**Material for the task:**
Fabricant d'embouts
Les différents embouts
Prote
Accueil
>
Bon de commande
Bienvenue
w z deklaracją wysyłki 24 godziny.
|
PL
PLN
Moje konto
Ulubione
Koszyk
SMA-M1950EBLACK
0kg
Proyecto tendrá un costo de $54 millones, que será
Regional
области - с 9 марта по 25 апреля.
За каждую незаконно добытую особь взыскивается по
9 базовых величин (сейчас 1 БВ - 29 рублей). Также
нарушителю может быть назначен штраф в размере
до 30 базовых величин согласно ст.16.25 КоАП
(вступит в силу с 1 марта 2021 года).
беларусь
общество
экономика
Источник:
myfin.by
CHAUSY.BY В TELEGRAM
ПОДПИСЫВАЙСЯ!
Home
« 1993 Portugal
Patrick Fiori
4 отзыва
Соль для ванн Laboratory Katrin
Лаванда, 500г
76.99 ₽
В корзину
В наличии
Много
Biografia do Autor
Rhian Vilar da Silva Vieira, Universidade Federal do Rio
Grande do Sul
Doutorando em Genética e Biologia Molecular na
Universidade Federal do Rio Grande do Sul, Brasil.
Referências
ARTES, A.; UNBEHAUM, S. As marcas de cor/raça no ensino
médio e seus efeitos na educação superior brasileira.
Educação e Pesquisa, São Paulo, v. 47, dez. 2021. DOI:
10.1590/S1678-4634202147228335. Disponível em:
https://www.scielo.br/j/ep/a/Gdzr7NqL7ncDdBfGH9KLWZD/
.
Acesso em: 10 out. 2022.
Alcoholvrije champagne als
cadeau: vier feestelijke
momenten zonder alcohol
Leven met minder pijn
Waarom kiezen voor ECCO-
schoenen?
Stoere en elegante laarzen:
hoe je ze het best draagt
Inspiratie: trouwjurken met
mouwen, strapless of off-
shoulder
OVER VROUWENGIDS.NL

**Aim of the exercise:**
All lines from the one that contains "Acesso em: 10 out. 2022." to the end of the records above are to be copied exactly; leave out the rest.

**Reply to the exercise:**
Acesso em: 10 out. 2022.
Alcoholvrije champagne als
cadeau: vier feestelijke
momenten zonder alcohol
Leven met minder pijn
Waarom kiezen voor ECCO-
schoenen?
Stoere en elegante laarzen:
hoe je ze het best draagt
Inspiratie: trouwjurken met
mouwen, strapless of off-
shoulder
OVER VROUWENGIDS.NL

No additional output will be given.